GROSSETO – Oltre 50 persone tra lavoratrici e lavoratori, insieme ai rappresentanti delle organizzazioni sindacali Filcams Cgil, Fisascat Cisl, e Uiltucs Uil e ad alcuni residenti della zona hanno scioperato questa mattina, giovedì 18 dicembre, davanti al punto vendita di Unicoop Etruria in via Pisacane a Grosseto.
Il presidio, che si è svolto nella giornata di sciopero proclamata dalle organizzazioni sindacali, è per chiedere chiarezza e certezze rispetto alle molteplici criticità emerse nel piano di riorganizzazione annunciato dall’azienda.
“Al centro della mobilitazione – spiegano Pierpaolo Micci di Filcams, Sara Tosi di Fiascat e Dorsaf Oueslati di Uiltucs – c’è la possibile chiusura o vendita del punto vendita di via Pisacane, che risulterebbe l’unico negozio grossetano interessato dal piano. Una decisione che ha colto di sorpresa sia le organizzazioni sindacali sia i sette lavoratori e le sette lavoratrici impiegati nel punto vendita, che stanno vivendo una fase di forte incertezza e preoccupazione per il proprio futuro occupazionale”.
Nel corso della riunione svoltasi a Roma, l’azienda si è limitata a fornire un elenco degli esuberi, senza portare al tavolo alcuna soluzione concreta in merito alle ricollocazioni, alle tutele occupazionali e alle ricadute territoriali del piano.
“Le dichiarazioni a mezzo stampa di Unicoop Etruria – continua i rappresentanti delle organizzazioni sindacali – non bastano certo a rassicurarci.

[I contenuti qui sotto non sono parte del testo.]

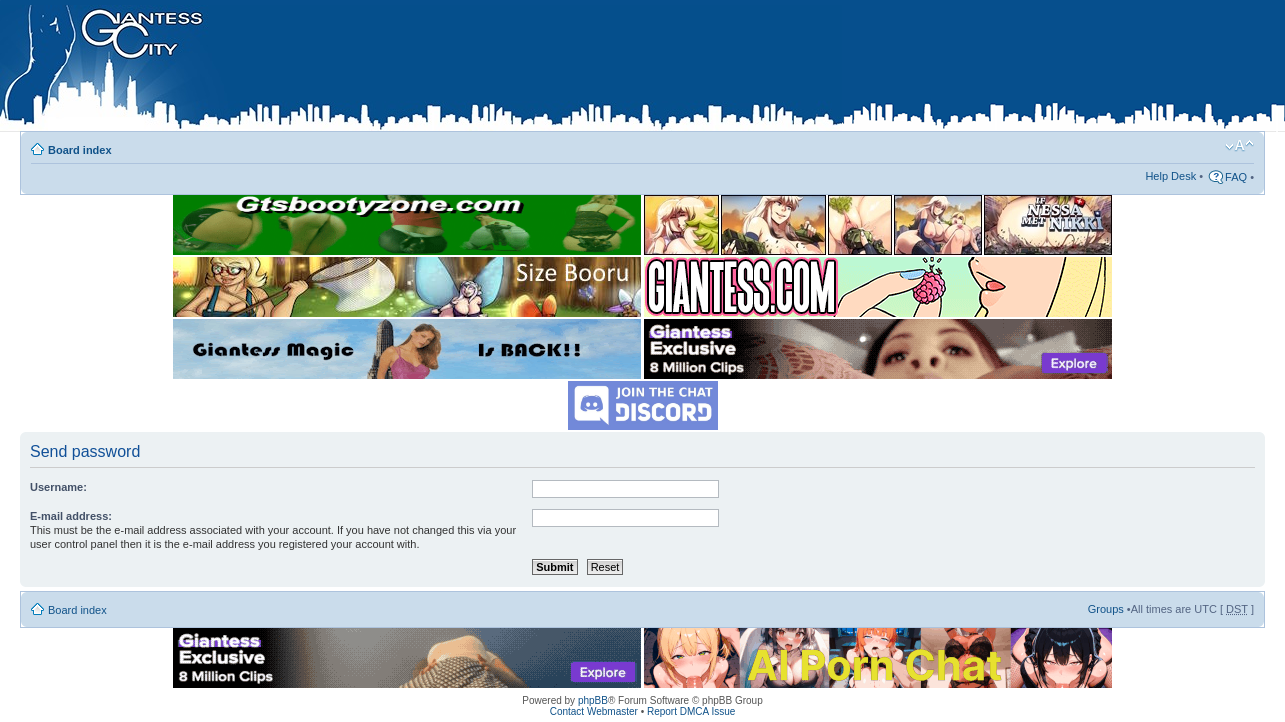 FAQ (1236, 177)
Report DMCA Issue (691, 711)
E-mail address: (71, 516)
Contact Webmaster (594, 711)
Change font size (1239, 146)
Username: (58, 487)
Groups (1106, 609)
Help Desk (1170, 176)
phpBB (593, 700)
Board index (80, 150) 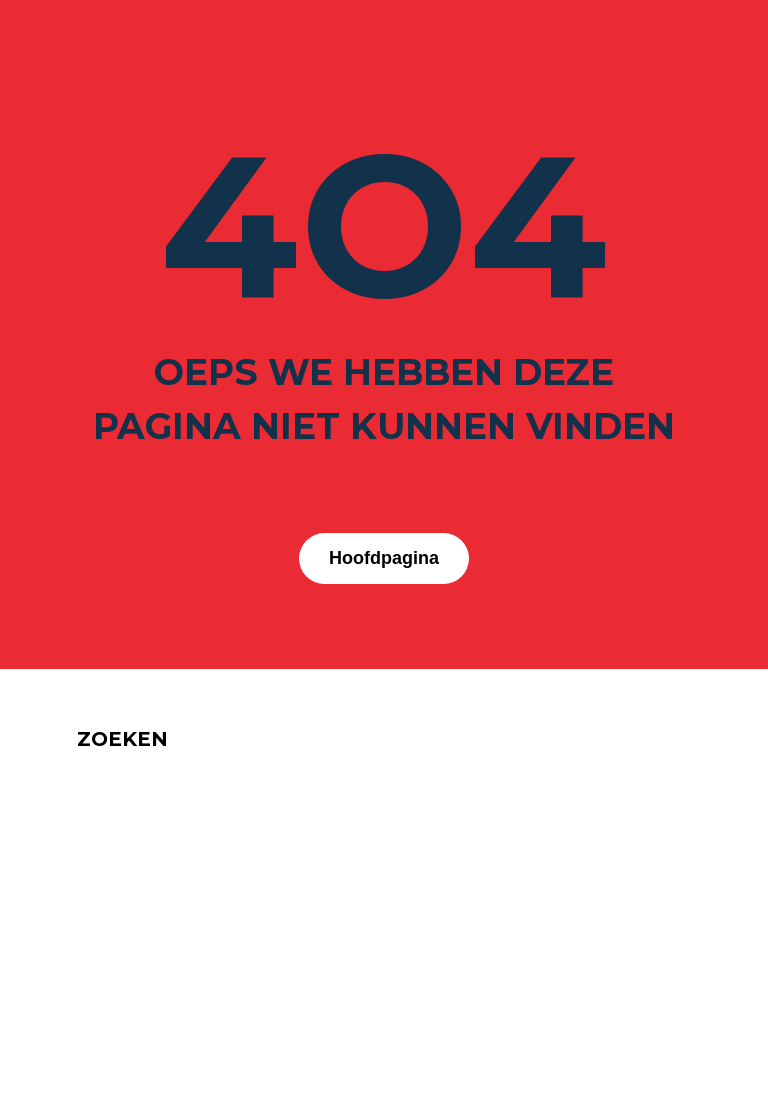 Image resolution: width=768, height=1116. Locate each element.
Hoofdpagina (384, 558) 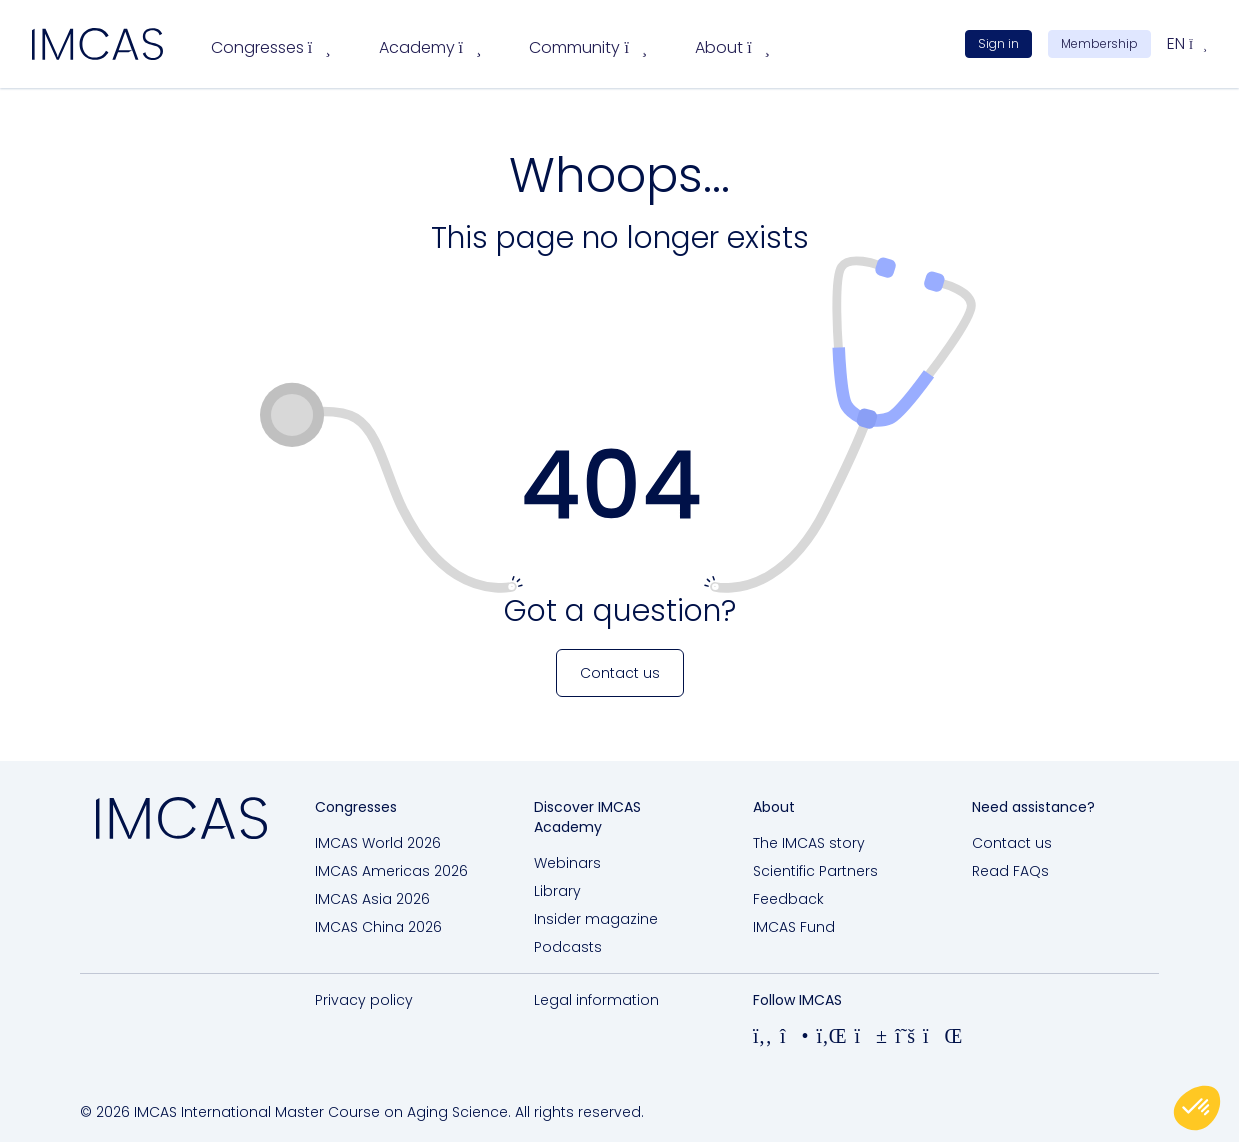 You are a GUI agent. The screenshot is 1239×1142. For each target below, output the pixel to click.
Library (557, 891)
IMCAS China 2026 (378, 927)
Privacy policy (364, 1000)
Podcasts (568, 947)
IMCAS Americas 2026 (391, 871)
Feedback (788, 899)
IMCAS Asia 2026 (372, 899)
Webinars (567, 863)
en (1187, 43)
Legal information (596, 1000)
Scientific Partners (815, 871)
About (732, 47)
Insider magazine (596, 919)
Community (588, 47)
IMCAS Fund (794, 927)
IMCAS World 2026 (378, 843)
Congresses (271, 47)
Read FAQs (1010, 871)
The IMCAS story (809, 843)
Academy (430, 47)
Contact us (1012, 843) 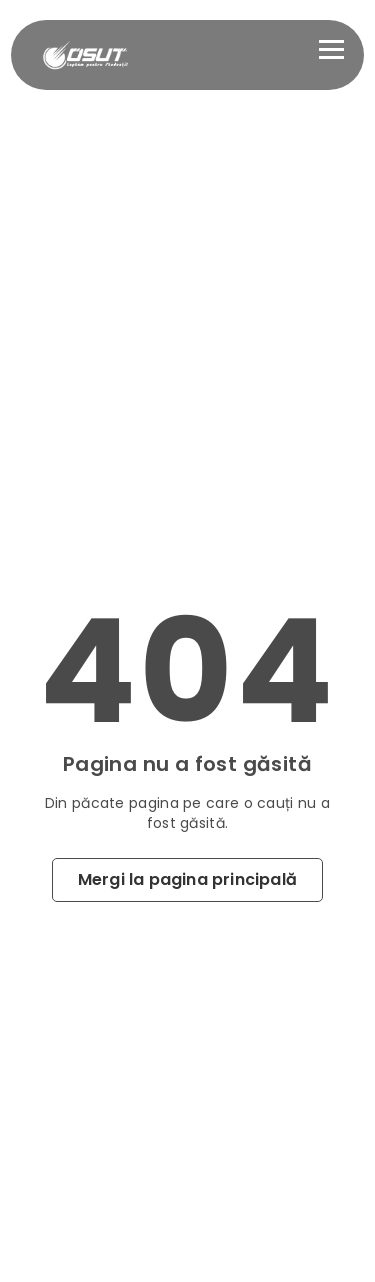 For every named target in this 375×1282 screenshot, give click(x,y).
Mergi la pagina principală (187, 879) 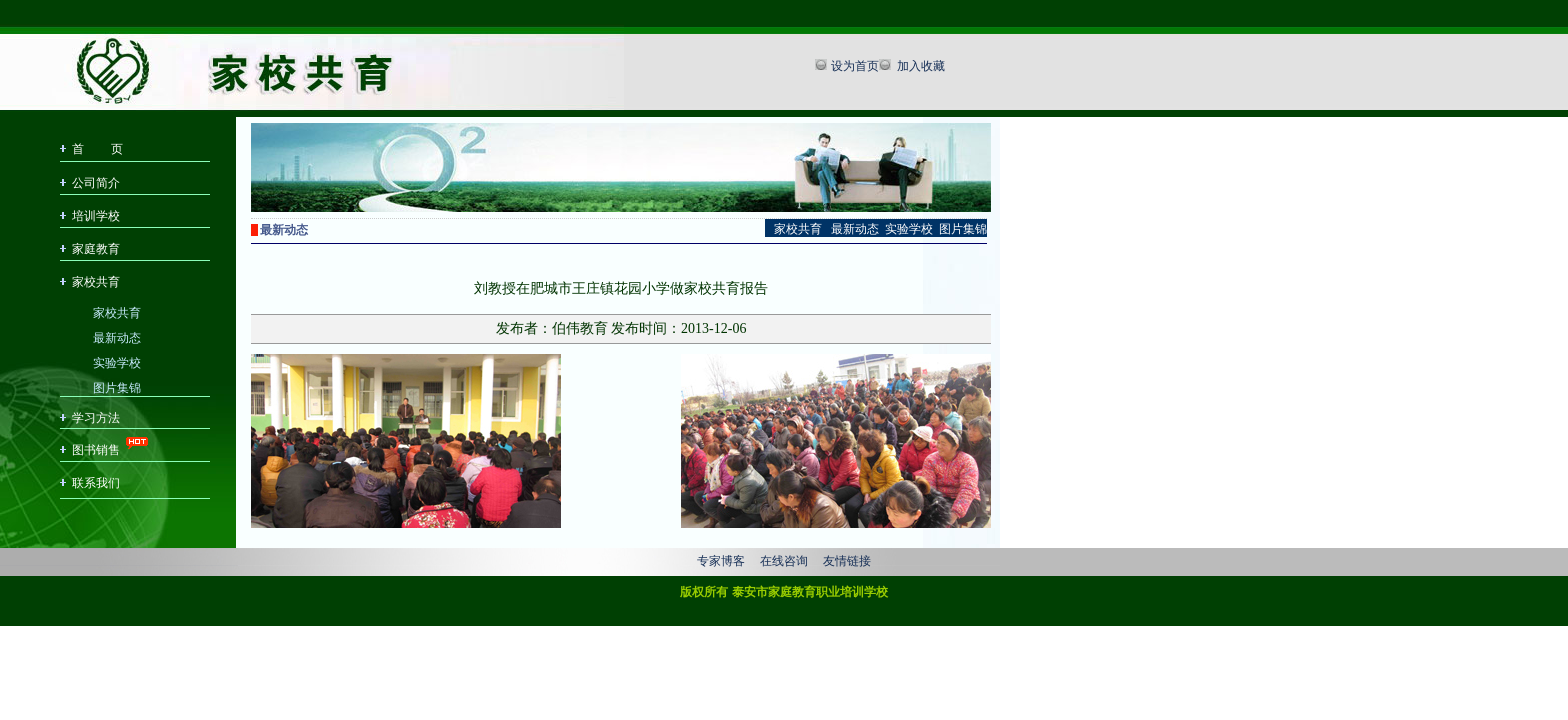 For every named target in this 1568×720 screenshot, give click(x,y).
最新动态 (117, 336)
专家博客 (721, 561)
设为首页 (855, 66)
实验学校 (117, 361)
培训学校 (96, 216)
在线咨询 (784, 561)
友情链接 (847, 561)
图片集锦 (117, 386)
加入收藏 (919, 66)
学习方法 (96, 418)
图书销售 (96, 450)
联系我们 (96, 483)
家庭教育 (96, 249)
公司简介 (96, 183)
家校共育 (96, 282) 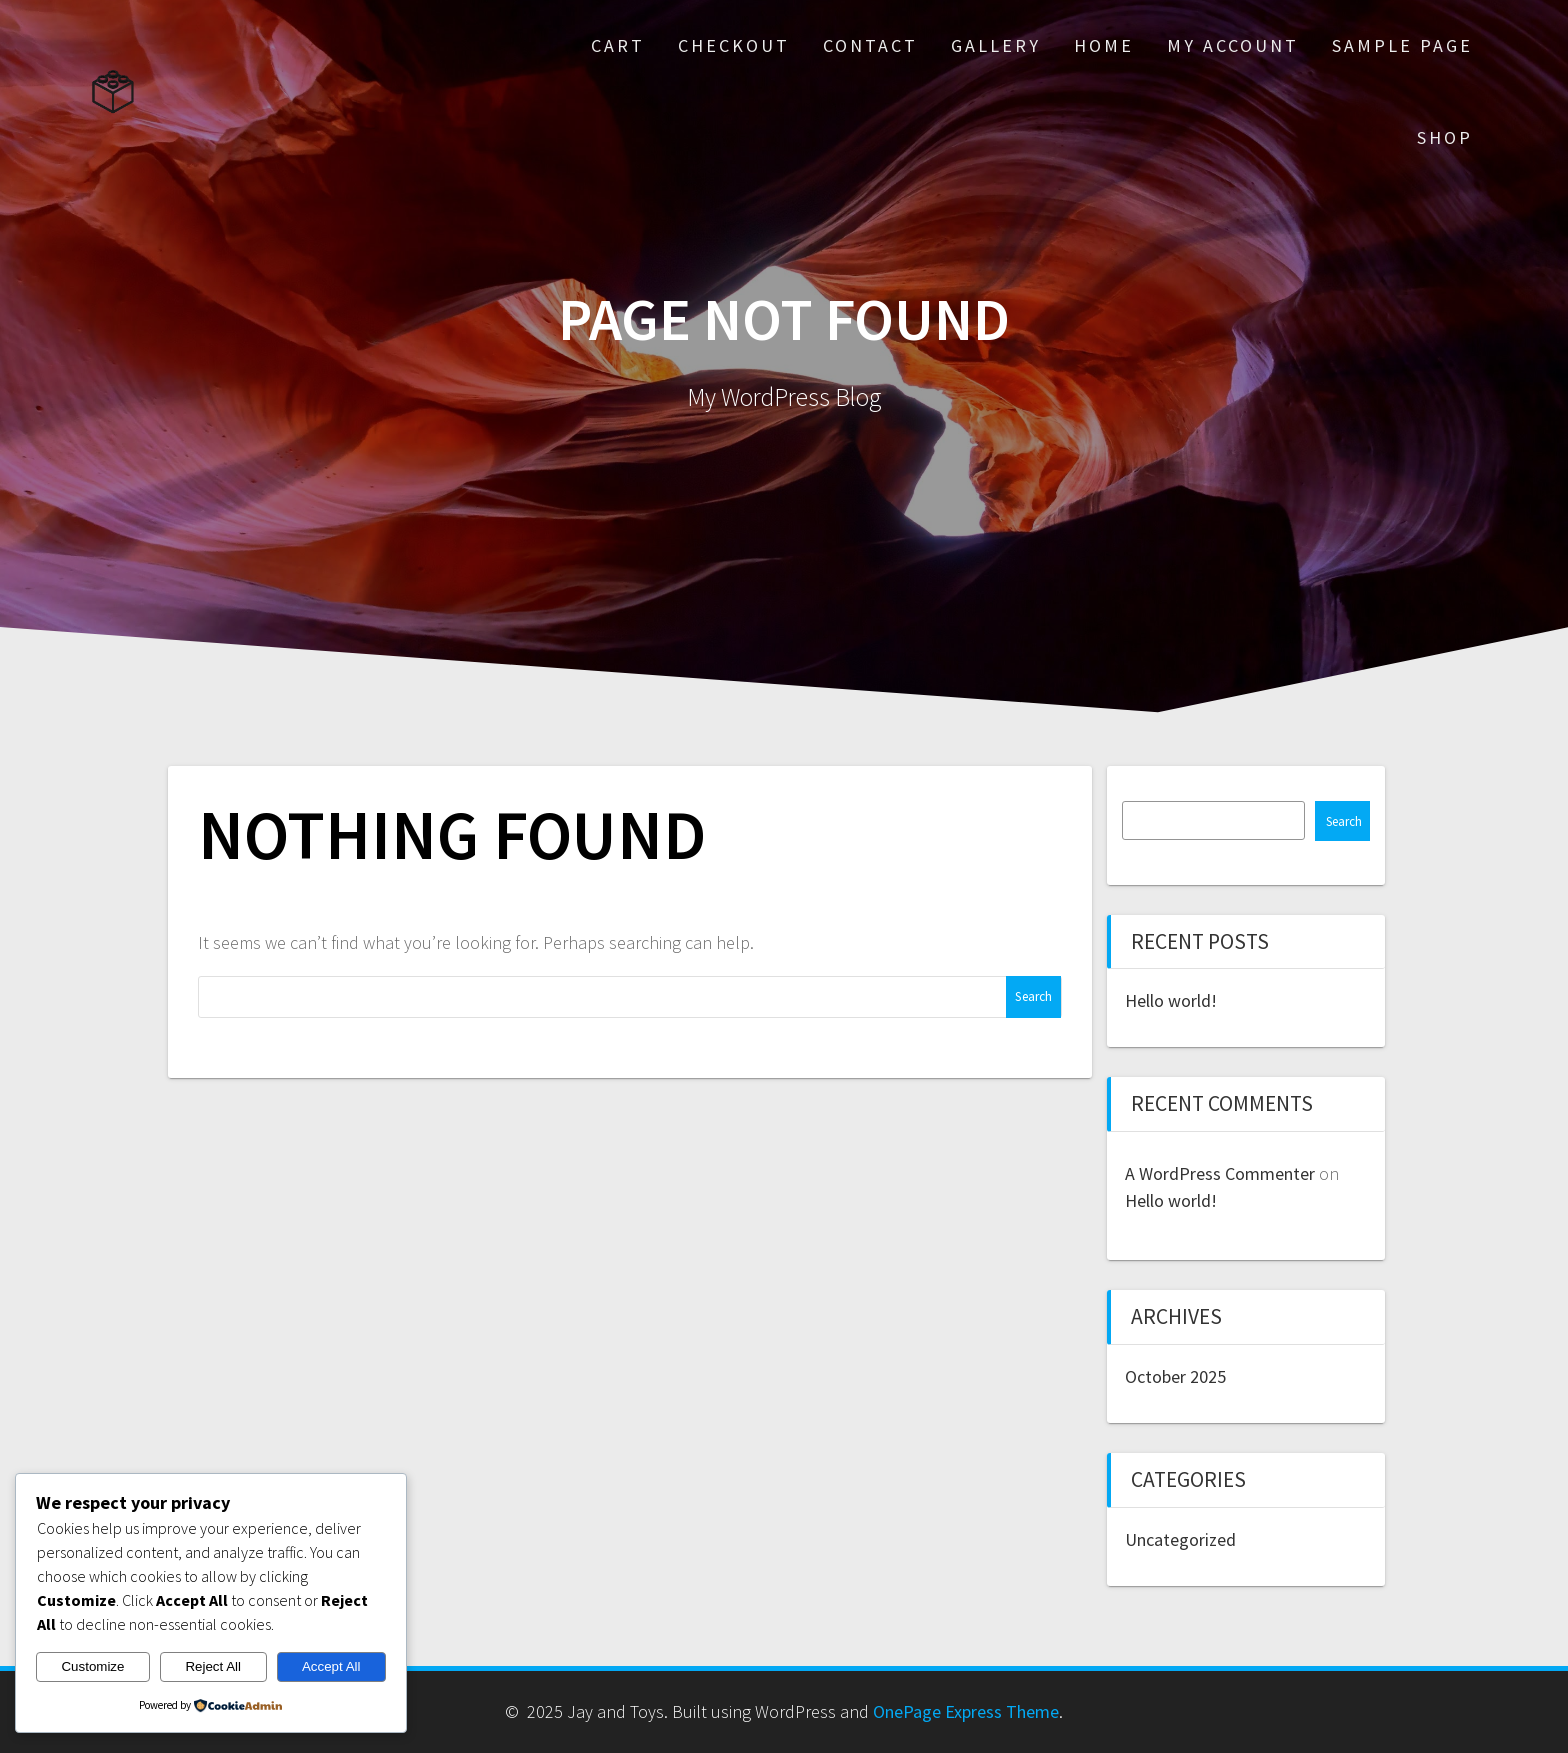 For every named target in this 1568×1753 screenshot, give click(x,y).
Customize (92, 1666)
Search (1344, 821)
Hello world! (1171, 1000)
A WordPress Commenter (1220, 1173)
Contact (870, 45)
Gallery (996, 45)
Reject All (213, 1666)
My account (1233, 45)
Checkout (734, 45)
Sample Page (1402, 45)
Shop (1445, 137)
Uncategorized (1180, 1539)
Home (1104, 45)
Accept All (331, 1666)
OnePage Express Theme (966, 1711)
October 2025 (1175, 1376)
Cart (618, 45)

Chiediamo un confronto che non si limiti alla mera comunicazione dei numeri e l’apertura con urgenza di un vero tavolo di confronto, nel quale l’azienda si presenti con soluzioni chiare, concrete e verificabili, per la salvaguardia dell’occupazione e dei presidi territoriali”.
La possibile chiusura o vendita del punto vendita di via Pisacane solleva inoltre una forte preoccupazione anche sul piano sociale: “Perché si tratta infatti di un presidio storico di vicinato – continuano i sindacati -, fondamentale per i residenti del quartiere sia dal punto di vista del servizio sia sotto il profilo sociale. Riteniamo fondamentale che l’azienda illustri le motivazioni di queste scelte e valuti le relative conseguenze sul territorio. Continueremo a seguire la vertenza con la massima attenzione, garantendo presenza costante, ascolto e tutela a tutte le lavoratrici e a tutti i lavoratori coinvolti, che si apprestano ad affrontare anche questo periodo di festività natalizie con forte preoccupazione e incertezza sul loro futuro lavorativo”.